Anyway – I was born in Cuba which is in the Caribbean – I think I heard it mentioned once in a documentary that there were either more slaves in the Caribbean than in the U.S. during slave-times; or more slaves passed thru the Caribbean than the U.S. (one of the two, or both, may be what I heard) – the Caribbean has very fertile lands and used to have huge plantations back in the colonial days/era and thus the massive influx of slaves into the area.
Anyway – Cuba has a population of ~11 million and according to Wikipedia the ethnic breakdown is about 64% white; 9% black; 27% mulatto (mulatto being defined as a person who is born from one white parent and one black parent; or to persons of two mulatto parents).

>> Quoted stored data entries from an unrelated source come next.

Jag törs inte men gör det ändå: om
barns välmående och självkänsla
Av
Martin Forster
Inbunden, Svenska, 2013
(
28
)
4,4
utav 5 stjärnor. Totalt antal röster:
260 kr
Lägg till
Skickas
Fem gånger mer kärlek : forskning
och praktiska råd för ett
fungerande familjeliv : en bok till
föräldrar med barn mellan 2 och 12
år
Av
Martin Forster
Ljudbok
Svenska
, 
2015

Reason I mention the above is b/c Cuban women, as well as other women in the Caribbean (Puerto Rican, Dominican; etc) ; are often curvy (hips and ass) and my “assumption” was that this may have been due to the African-slave mixing– I've also heard that mixing b/w races (marriage) was more common in the Caribbean than the U.S.

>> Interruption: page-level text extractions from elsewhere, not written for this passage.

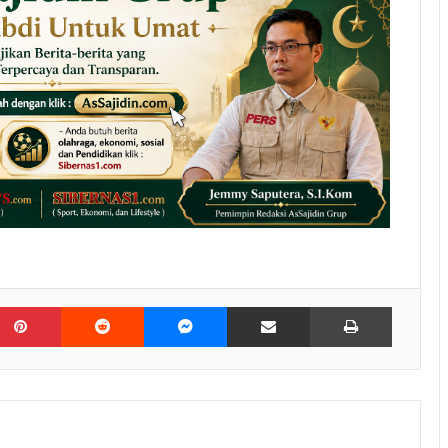
kedIn
Pinterest
Reddit
Messenger
Share via Email
Print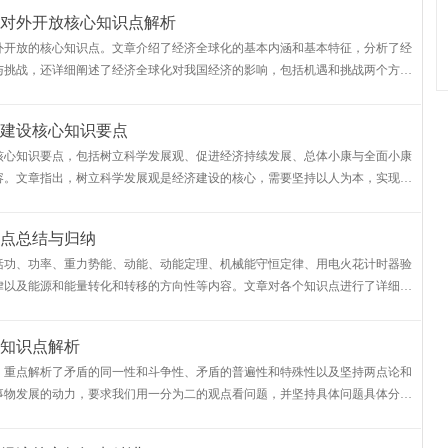
对外开放核心知识点解析
外开放的核心知识点。文章介绍了经济全球化的基本内涵和基本特征，分析了经
与挑战，还详细阐述了经济全球化对我国经济的影响，包括机遇和挑战两个方
建设核心知识要点
核心知识要点，包括树立科学发展观、促进经济持续发展、总体小康与全面小康
容。文章指出，树立科学发展观是经济建设的核心，需要坚持以人为本，实现全
，促进经济持续发展也是关键
点总结与归纳
括功、功率、重力势能、动能、动能定理、机械能守恒定律、用电火花计时器验
律以及能源和能量转化和转移的方向性等内容。文章对各个知识点进行了详细的
解和掌握高中物理知识。
知识点解析
，重点解析了矛盾的同一性和斗争性、矛盾的普遍性和特殊性以及坚持两点论和
事物发展的动力，要求我们用一分为二的观点看问题，并坚持具体问题具体分
普遍性与特殊性在一定条件下相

Anyway – just a little background that may possibly explain my innate attraction to curvy women as a Caribbean Hispanic guy – IMO curves (butt; hips; etc) seem to be admired/desired to a greater degree by Hispanics than Anglos – that is why, at least here in Miami; one often sees many Latinas in the SCs with enhanced asses similar to what one sees in the black SCs.

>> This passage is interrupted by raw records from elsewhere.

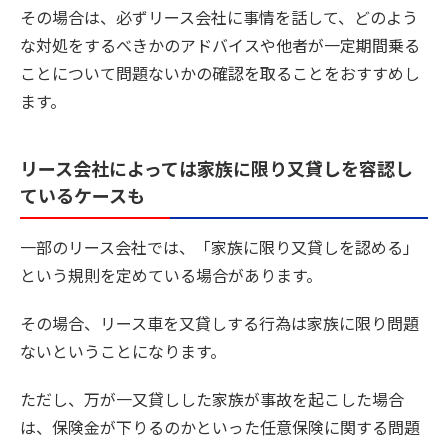
その場合は、必ずリース会社に事情を話して、どのよう
な対処をするべきかのアドバイスや他者が一定期間乗る
ことについて問題ないかの確認を取ることをおすすめし
ます。
リース会社によっては家族に限り又貸しを容認し
ているケースも
一部のリース会社では、「家族に限り又貸しを認める」
という規則を定めている場合があります。
その場合、リース車を又貸しする行為は家族に限り問題
ないということになります。
ただし、万が一又貸しした家族が事故を起こした場合
は、保険金が下りるのかといった任意保険に関する問題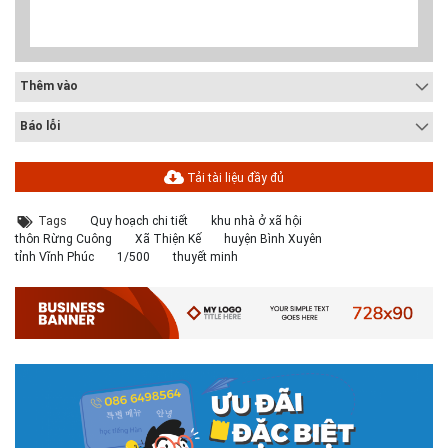
Thêm vào
Báo lỗi
Tải tài liệu đầy đủ
Tags
Quy hoạch chi tiết
khu nhà ở xã hội
thôn Rừng Cuông
Xã Thiện Kế
huyện Bình Xuyên
tỉnh Vĩnh Phúc
1/500
thuyết minh
# 05.04.2025 | 17:16
Tuyển sinh 2025, Khoa kỹ thuật hạ tầng và môi trường đô thị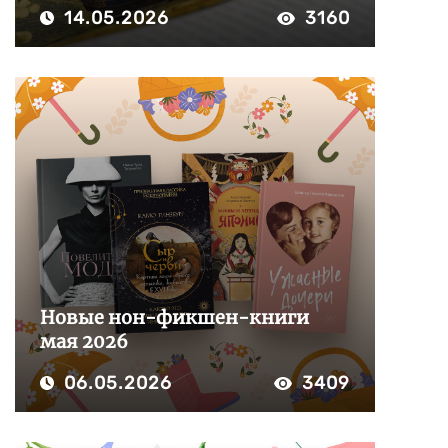
14.05.2026
3160
Новые нон-фикшен-книги
мая 2026
06.05.2026
3409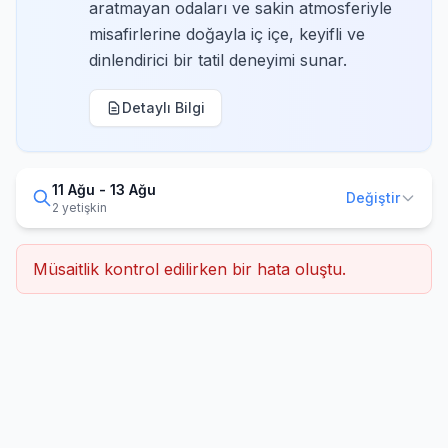
aratmayan odaları ve sakin atmosferiyle
misafirlerine doğayla iç içe, keyifli ve
dinlendirici bir tatil deneyimi sunar.
Detaylı Bilgi
11 Ağu - 13 Ağu
Değiştir
2 yetişkin
Müsaitlik kontrol edilirken bir hata oluştu.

So – I – as well as many Hispanics; have an innate tendency towards curves and even thickness – me having this innate tendency thus IMO made me susceptible to the chocolate since when it comes to curves IMO no-one can compete w/ a black-woman; they have ccurvess brutha (yeap; that's right; curves with 2 c's and 2 s's) :)
Below are some web pics that are of Latin women whom I think are fairly common – not saying *all* Latin women look like this or that these are the best looking Latin women around – they are just for *comparison* purposes – i.e. pics of Latin women who IMO have bodies like black women and are the types of women I often grew up seeing and thus had an influence on my desire/admiration for curves/thickness:
https://pbs.twimg.com/media/BiFW9W5CEAAF…
https://pbs.twimg.com/media/CA-gOtEU0AAe…
https://pbs.twimg.com/media/BpYX9N2IUAAy…
http://img.memecdn.com/curvy-thick-latin…
https://a.wattpad.com/cover/18732032-368…
This next one is just for black/white comparison and why for me, *personally*, I love the chocolate and find the curves sooooo beautiful – just look at the bootay difference; it's like freakin' night-and-day for me:
http://www.atlnightspots.com/wp-content/…
And this last-one I can't say it's the typical Latina b/c natural tits like that are rare and a somewhat seemingly extinct species – I just couldn't resist putting her in here b/c she's a Latin brickhouse (although I know she is not for everyone or perhaps most); though not the norm to find a Latin woman like that b/c of the extra-large natural boobs; they do exist though:
http://i.imgur.com/EzUheKm.jpg
Miami – being virtually in the Caribbean itself and thus close to Cuba; thus has a very large Cuban population and is where I was raised after having immigrated from Cuba at age 9 in 1979.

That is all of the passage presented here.